**What to work on**
In the entries that follow, the line with "Juniperus Squamata ‚Holger‘" opens the range and the line with "Oficina Local d'Habitatge" closes it; repeat that range exactly, both lines included.

[Collected data]

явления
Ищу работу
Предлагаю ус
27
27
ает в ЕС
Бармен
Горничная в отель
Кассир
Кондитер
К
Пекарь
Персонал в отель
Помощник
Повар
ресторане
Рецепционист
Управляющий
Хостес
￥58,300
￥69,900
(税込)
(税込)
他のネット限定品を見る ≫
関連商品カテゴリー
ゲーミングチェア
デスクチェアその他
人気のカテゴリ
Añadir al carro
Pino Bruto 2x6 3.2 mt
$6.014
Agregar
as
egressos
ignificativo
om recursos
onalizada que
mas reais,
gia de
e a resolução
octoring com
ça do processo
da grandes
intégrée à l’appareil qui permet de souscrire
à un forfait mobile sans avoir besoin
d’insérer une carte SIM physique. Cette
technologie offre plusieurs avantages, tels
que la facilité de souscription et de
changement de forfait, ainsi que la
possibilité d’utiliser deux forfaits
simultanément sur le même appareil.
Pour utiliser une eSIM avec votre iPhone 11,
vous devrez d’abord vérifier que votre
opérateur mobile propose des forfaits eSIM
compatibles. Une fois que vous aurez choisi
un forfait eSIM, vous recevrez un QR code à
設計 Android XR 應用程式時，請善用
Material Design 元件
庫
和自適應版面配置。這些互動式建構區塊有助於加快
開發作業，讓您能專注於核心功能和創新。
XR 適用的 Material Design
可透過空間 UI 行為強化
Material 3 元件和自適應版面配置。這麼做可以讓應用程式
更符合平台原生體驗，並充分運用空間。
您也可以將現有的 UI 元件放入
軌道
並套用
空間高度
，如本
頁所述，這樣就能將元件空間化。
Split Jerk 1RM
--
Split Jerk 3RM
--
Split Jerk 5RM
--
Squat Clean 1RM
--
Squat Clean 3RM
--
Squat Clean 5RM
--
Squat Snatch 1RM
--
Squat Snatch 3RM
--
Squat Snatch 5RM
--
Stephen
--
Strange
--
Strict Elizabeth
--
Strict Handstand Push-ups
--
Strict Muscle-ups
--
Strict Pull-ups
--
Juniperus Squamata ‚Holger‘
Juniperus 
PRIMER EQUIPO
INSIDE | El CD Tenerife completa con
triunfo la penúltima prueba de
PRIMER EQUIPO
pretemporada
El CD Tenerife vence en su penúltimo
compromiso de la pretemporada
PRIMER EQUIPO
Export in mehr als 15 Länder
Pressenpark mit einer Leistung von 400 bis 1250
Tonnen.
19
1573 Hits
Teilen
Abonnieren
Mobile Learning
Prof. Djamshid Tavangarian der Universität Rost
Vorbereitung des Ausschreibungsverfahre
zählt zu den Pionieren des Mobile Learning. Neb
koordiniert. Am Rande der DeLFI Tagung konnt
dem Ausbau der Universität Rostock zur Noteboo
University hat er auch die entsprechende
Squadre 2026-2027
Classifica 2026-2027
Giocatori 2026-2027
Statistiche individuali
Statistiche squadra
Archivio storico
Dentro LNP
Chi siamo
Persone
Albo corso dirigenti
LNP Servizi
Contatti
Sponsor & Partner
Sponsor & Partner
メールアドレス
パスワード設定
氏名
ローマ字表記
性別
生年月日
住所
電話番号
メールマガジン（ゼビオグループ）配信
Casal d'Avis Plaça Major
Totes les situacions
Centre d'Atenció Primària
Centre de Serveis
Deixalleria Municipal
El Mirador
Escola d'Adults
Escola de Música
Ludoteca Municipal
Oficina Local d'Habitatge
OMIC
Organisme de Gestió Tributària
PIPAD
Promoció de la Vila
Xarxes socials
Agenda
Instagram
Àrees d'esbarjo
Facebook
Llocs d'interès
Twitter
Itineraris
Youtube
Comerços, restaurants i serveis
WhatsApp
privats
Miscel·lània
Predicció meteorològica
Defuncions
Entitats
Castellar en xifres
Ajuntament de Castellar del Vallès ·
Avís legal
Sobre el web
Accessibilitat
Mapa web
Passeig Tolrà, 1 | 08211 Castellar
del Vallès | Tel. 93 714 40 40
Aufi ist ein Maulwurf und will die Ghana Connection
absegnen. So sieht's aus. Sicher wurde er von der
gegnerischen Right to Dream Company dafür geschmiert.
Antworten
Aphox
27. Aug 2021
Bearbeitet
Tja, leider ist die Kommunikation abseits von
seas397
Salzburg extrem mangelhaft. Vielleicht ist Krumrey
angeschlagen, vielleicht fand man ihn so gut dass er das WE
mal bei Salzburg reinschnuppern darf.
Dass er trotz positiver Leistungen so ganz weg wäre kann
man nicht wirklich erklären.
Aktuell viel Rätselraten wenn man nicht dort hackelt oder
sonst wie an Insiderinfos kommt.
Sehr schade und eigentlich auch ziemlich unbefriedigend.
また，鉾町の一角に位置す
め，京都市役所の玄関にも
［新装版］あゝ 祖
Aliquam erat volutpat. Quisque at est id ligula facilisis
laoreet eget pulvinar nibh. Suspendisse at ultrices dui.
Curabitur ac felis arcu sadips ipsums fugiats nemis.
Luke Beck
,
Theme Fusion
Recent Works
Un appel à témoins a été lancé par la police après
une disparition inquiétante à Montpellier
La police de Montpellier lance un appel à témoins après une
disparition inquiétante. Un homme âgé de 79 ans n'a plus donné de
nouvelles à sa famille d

**Answer space**
Juniperus Squamata ‚Holger‘
Juniperus 
PRIMER EQUIPO
INSIDE | El CD Tenerife completa con
triunfo la penúltima prueba de
PRIMER EQUIPO
pretemporada
El CD Tenerife vence en su penúltimo
compromiso de la pretemporada
PRIMER EQUIPO
Export in mehr als 15 Länder
Pressenpark mit einer Leistung von 400 bis 1250
Tonnen.
19
1573 Hits
Teilen
Abonnieren
Mobile Learning
Prof. Djamshid Tavangarian der Universität Rost
Vorbereitung des Ausschreibungsverfahre
zählt zu den Pionieren des Mobile Learning. Neb
koordiniert. Am Rande der DeLFI Tagung konnt
dem Ausbau der Universität Rostock zur Noteboo
University hat er auch die entsprechende
Squadre 2026-2027
Classifica 2026-2027
Giocatori 2026-2027
Statistiche individuali
Statistiche squadra
Archivio storico
Dentro LNP
Chi siamo
Persone
Albo corso dirigenti
LNP Servizi
Contatti
Sponsor & Partner
Sponsor & Partner
メールアドレス
パスワード設定
氏名
ローマ字表記
性別
生年月日
住所
電話番号
メールマガジン（ゼビオグループ）配信
Casal d'Avis Plaça Major
Totes les situacions
Centre d'Atenció Primària
Centre de Serveis
Deixalleria Municipal
El Mirador
Escola d'Adults
Escola de Música
Ludoteca Municipal
Oficina Local d'Habitatge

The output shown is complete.